Les Vodun days viennent donc révolutionner et moderniser le 10 janvier. Celui-ci prendra donc dès 2024 une nouvelle dimension autour d’un ”cérémonial Vodun” «qui se déploie dans l’écrin d’un espace scénique aménagé pour l’occasion, en présence de hauts dignitaires et des fidèles Vodun qui exécuteront chants et danses rituels».

Programmation des Vodun days

Des aménagements spécifiques ont été engagés pour créer un évènement immersif d’envergure. Un parcours dans la « Cité-Musée de Ouidah >> offrira une déambulation autour de 4 places emblématiques réaménagées: place Maro, esplanade du Fort Français, place du Temple des Pythons et Forêt sacrée de Kpassé. Un couvent éphémère dédié à Vodun Mami sera installé face à la mer.

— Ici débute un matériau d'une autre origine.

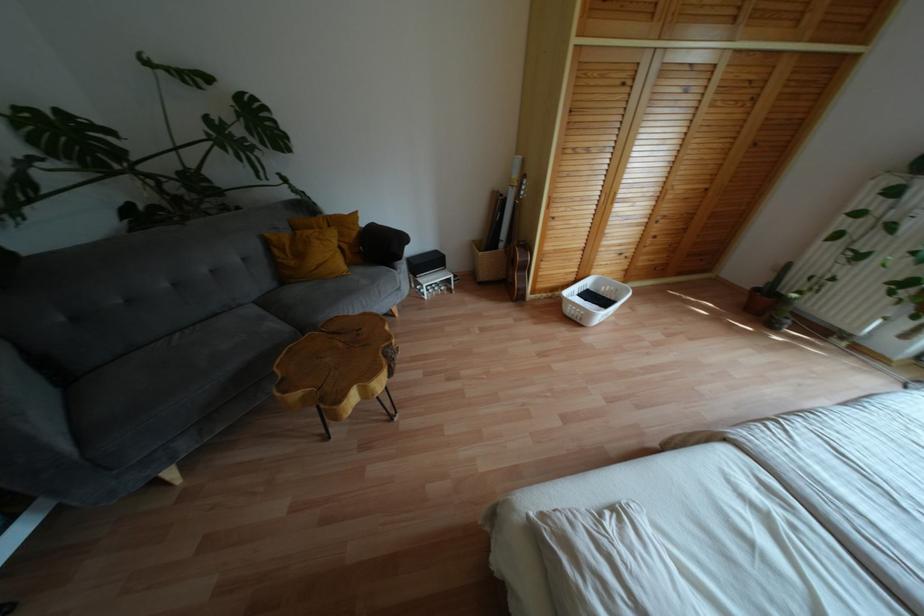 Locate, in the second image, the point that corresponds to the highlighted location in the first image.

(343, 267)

Une scène sur la plage accueillera des artistes béninois et internationaux pour des concerts festifs. Le village des Vodun Days proposera de nombreuses animations, ainsi que la vente d’artisanat local ou encore des espaces de restauration. Enfin, des services additionnels permettront de faire des Vodun Days une expérience qualitative avec l’aménagement d’un camping proposant la location de tentes pour différentes catégories de publics et l’accès à une zone de parking dédiée.

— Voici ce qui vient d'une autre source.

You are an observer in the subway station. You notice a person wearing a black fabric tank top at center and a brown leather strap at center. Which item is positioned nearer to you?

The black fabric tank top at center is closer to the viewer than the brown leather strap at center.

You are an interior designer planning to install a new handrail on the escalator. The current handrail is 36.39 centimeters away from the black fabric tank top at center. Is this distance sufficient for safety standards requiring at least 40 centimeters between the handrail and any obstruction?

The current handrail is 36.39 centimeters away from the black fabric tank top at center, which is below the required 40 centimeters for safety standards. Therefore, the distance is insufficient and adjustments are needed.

Jean-Michel Abimbola au pupitre

Dans ses premiers mots, le Mtca Jean-Michel Abimbola a indiqué que avec les Vodun days le Bénin assume pleinement sa vocation de terre du Vodun, terre de tolérance. Il s’agit aussi de «restaurer et maîtriser » le narratif sur notre patrimoine.

Le vocable Vodun, précise-t-il renvoie à toutes les sensibilités religieuses ancestrales improprement regroupées sous l’expression “religions traditionnelles”. «Vous entendrez de moins en moins de ma bouche l’expression religions traditionnelles », a-t-il d’ailleurs assuré.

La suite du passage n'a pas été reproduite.